Step 1: Identify the Problem
Run All Diagnostics First:
- Don't stop at first failure 
- Complete diagnostic picture reveals patterns 
- Related issues often have common causes 
Prioritize by Severity:
- Critical: R² < 0.50, VIF > 10, DW < 1.0 
- Important: Moderate violations of multiple tests 
- Minor: Single test with marginal failure 
Understand Interdependencies:
- Outliers can cause non-normality and heteroscedasticity 
- Missing variables can cause autocorrelation 
- Multicollinearity can inflate standard errors 
Step 2: Diagnose Root Causes
Use this diagnostic decision tree:
Poor Model Fit (Low R²)
Symptom: R² < 0.60, high RMSE
Likely Causes:
- Missing important marketing variables 
- Missing control variables (seasonality, trends, events) 

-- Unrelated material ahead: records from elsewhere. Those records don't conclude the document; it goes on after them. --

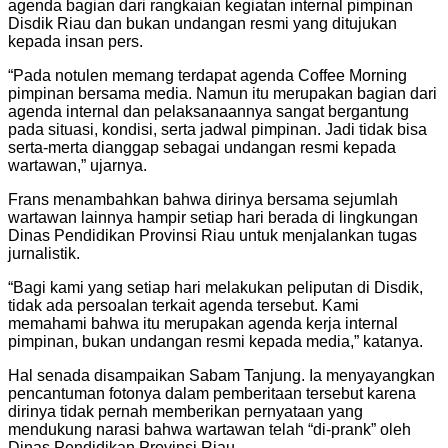
agenda bagian dari rangkaian kegiatan internal pimpinan
Disdik Riau dan bukan undangan resmi yang ditujukan
kepada insan pers.
“Pada notulen memang terdapat agenda Coffee Morning
pimpinan bersama media. Namun itu merupakan bagian dari
agenda internal dan pelaksanaannya sangat bergantung
pada situasi, kondisi, serta jadwal pimpinan. Jadi tidak bisa
serta-merta dianggap sebagai undangan resmi kepada
wartawan,” ujarnya.
Frans menambahkan bahwa dirinya bersama sejumlah
wartawan lainnya hampir setiap hari berada di lingkungan
Dinas Pendidikan Provinsi Riau untuk menjalankan tugas
jurnalistik.
“Bagi kami yang setiap hari melakukan peliputan di Disdik,
tidak ada persoalan terkait agenda tersebut. Kami
memahami bahwa itu merupakan agenda kerja internal
pimpinan, bukan undangan resmi kepada media,” katanya.
Hal senada disampaikan Sabam Tanjung. Ia menyayangkan
pencantuman fotonya dalam pemberitaan tersebut karena
dirinya tidak pernah memberikan pernyataan yang
mendukung narasi bahwa wartawan telah “di-prank” oleh
Dinas Pendidikan Provinsi Riau.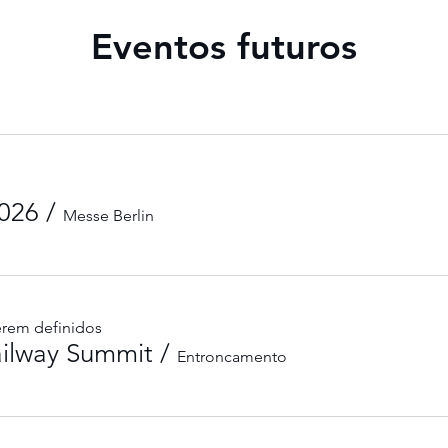
Eventos futuros
2026
/
Messe Berlin
serem definidos
ailway Summit
/
Entroncamento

- Wrong functional form (need saturation/adstock) 
- Poor data quality 
- Structural breaks in relationships 
Diagnostic Questions:
- Which channels are missing? 
- Are there seasonal patterns not modeled? 
- Have we applied saturation curves? 
- Are there promotional periods not captured? 
Solution Path:
- Review business drivers not yet included 
- Add seasonal dummy variables 
- Apply saturation transformations 
- Include major events/promotions 
- Check data quality and coverage 
Non-Normal Residuals
Symptom: Normality tests fail (p < 0.05), skewed Q-Q plot
Likely Causes:
- Outliers or extreme values 
- Skewed dependent variable 
- Missing variables causing systematic errors 
- Wrong model specification 
Diagnostic Questions:
- What is the skewness value (positive/negative)? 
- Are there obvious outliers in the data? 
- Is the KPI naturally skewed (e.g., sales data)? 
- Do residuals show patterns in the time series plot? 
Solution Path:
- Check Influential Points diagnostic 
- Consider log transformation of KPI 
- Add missing variables 
- Add dummy variables for unusual periods 
- Use robust regression methods 
Autocorrelation
Symptom: DW < 1.5 or > 2.5, significant Breusch-Godfrey
Likely Causes:
- Insufficient adstock decay 
- Missing lagged effects 
- Omitted time trend 
- Missing seasonal patterns 
- Carryover effects not captured 
Diagnostic Questions:
- Are adstock rates too low? 
- Are there obvious time patterns in residual plot? 
- Does KPI have momentum/persistence? 
- Are seasonal effects modeled? 
Solution Path:
- Increase adstock decay rates (try 60-80% for TV) 
- Add lagged dependent variable 
- Include time trend (linear or quadratic) 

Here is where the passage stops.